══ DATA FOR THE TASK

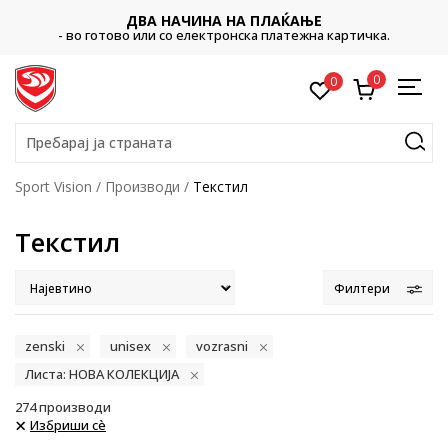
CLICK & COLLECT
Платете со картичка online и подигнете во продавницата по
ваш избор
0
0
Пребарај ја страната
Sport Vision
Производи
Текстил
Текстил
Филтери
zenski
unisex
vozrasni
Листа: НОВА КОЛЕКЦИЈА
274
производи
Избриши сè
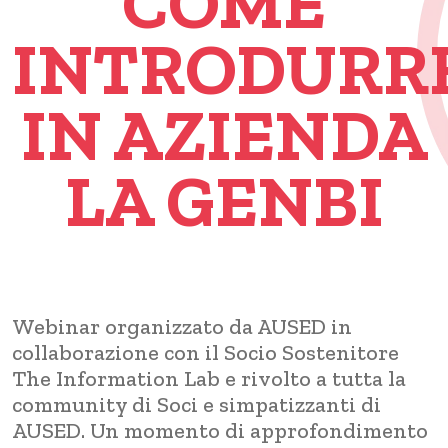
COME
INTRODURR
IN AZIENDA
LA GENBI
Webinar organizzato da AUSED in
collaborazione con il Socio Sostenitore
The Information Lab e rivolto a tutta la
community di Soci e simpatizzanti di
AUSED. Un momento di approfondimento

════

HOW TO COMPLETE THIS TASK -
Output the records verbatim, every one of them, and keep the pictures out.

OUTPUT FOR THIS EXERCISE -
CLICK & COLLECT
Платете со картичка online и подигнете во продавницата по
ваш избор
0
0
Пребарај ја страната
Sport Vision
Производи
Текстил
Текстил
Филтери
zenski
unisex
vozrasni
Листа: НОВА КОЛЕКЦИЈА
274
производи
Избриши сè
COME
INTRODURR
IN AZIENDA
LA GENBI
Webinar organizzato da AUSED in
collaborazione con il Socio Sostenitore
The Information Lab e rivolto a tutta la
community di Soci e simpatizzanti di
AUSED. Un momento di approfondimento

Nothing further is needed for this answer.